- Recorded data:
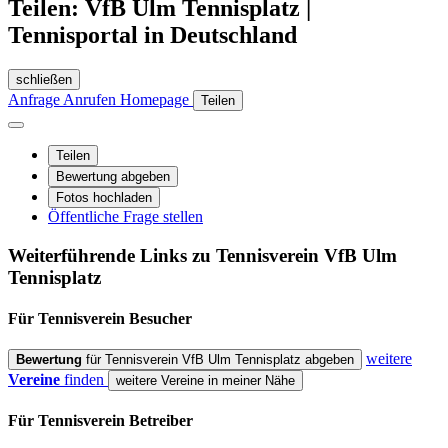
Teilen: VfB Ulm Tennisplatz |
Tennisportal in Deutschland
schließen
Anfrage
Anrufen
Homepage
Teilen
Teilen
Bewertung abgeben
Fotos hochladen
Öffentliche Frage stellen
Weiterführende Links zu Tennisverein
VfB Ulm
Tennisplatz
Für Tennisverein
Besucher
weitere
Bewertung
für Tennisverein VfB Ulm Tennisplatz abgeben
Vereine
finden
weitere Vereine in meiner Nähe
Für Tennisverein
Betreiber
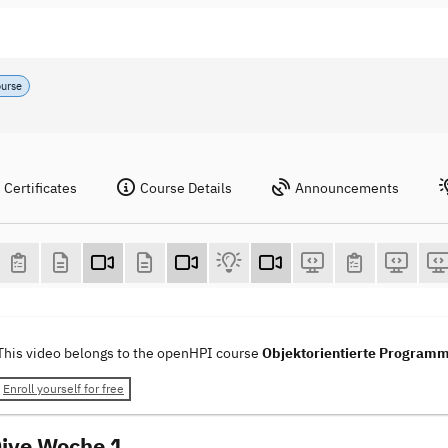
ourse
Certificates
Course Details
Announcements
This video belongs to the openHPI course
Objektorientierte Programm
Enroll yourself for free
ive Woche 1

- Description of the task: Please determine how many lines of the records above include the word "Tennisplatz", replying with a number alone.

- Your response: 3